谢寒声停在车前,车窗玻璃上倒映出两个人的影子——一个扛着另一个,姿势古怪又亲密。
单议秋凝视着那两道倒影,揪了揪谢寒声的耳朵,指尖捏着耳垂,轻轻拧了一下。
“我很生气,”他说,声音忽然低下来,“谢寒声,你不把自己的命当命,让我很难做。”
谢寒声把他放下,亲自拉开车门,请单议秋进去。
单议秋不动,他靠在车门上,抱着胳膊,等谢寒声开口。
谢寒声杵在原地好久,安保团队已经撤完了,连最后那辆黑色的车都开走了,门口只剩下他们两个。
风从另一边过来,带着一点中午的燥热和树叶的腥气。
“对不起,”谢寒声屈服了,“我错了。”
“没有下一次,知道吗?”单议秋说,语气不是商量,“你担心我,这个很正常,我能理解。但是不要拿你自己的命开玩笑。”
这个很关键。
不光跟系统评分有关。
单议秋才是两人中扮演救世主角色的那个人——应当是由他来拯救谢寒声,而不是反过来,让他被谢寒声拯救。
单议秋明白自己这个心态很有问题,但既然对任务有益,那他就不想改。
谢寒声皱眉:“你讲不讲道理?”
“你第一次认识我?”单议秋反问,“我什么时候跟你讲过道理?”
讲理说不通。谢寒声叹了口气,想关上车门。可还没等脱身呢,单议秋又扯着他的胳膊,手指攥着他的袖口,不让走。
“我知道你把我说的话当耳旁风,”他说,声音忽然认真起来,“但是我没跟你开玩笑。不要拿自己的命闹着玩。这很重要。”
谢寒声回头:“这个是相互的。”
他的眼神也变得认真,态度是难得的坚决。
两个人对视着,谁都没有让步的意思。街边的树被风吹得沙沙响,几片叶子落下来,掉在车顶上,又滑到地上。

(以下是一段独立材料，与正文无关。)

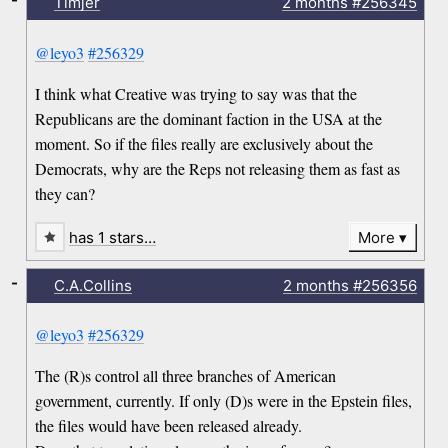
Timjer
2 months
#256345
@leyo3
#256329
I think what Creative was trying to say was that the
Republicans are the dominant faction in the USA at the
moment. So if the files really are exclusively about the
Democrats, why are the Reps not releasing them as fast as
they can?
has 1 stars…
More
-
C.A.Collins
2 months
#256356
@leyo3
#256329
The (R)s control all three branches of American
government, currently. If only (D)s were in the Epstein files,
the files would have been released already.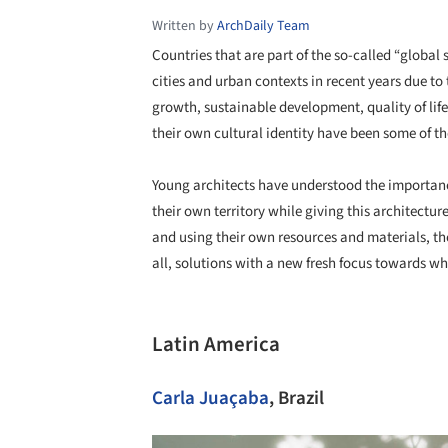
Written by
ArchDaily Team
Countries that are part of the so-called “globa
cities and urban contexts in recent years due t
growth, sustainable development, quality of lif
their own cultural identity have been some of th
Young architects have understood the importance
their own territory while giving this architectur
and using their own resources and materials, th
all, solutions with a new fresh focus towards wh
Latin America
Carla Juaçaba
, Brazil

单议秋跟他对视了一会儿,不知道看见了什么,忽然松开手。
“好吧,”他说,“我不开玩笑,你也不开玩笑。”
他突然转变,搞得谢寒声非常不信任。
他犹豫着凑近一点,反手揪住单议秋的袖口,指尖捏着那点布料,怀疑着问:“你确定?”
“我不确定,”单议秋把他的手扒拉回去,“但我愿意好好考虑一下。”
他指指驾驶座。颐指气使:“去开车!”
谢寒声就笑了。
他有点开心,心里的阴霾扫清了许多,绕过车头,坐上了主驾驶的位置。
车辆发动起来,单议秋坐在后座。研究那个小盒子。
盒子里面已经空了,液体随着车子的启动轻轻晃动,反射出窗外的光。
……
今天发生的事情,唐娜是在半个月后才了解的。
而她了解的契机在于,她收到了一则通知——原退役军人援助会副会长张正明,犯下间谍罪、叛国罪,已被逮捕。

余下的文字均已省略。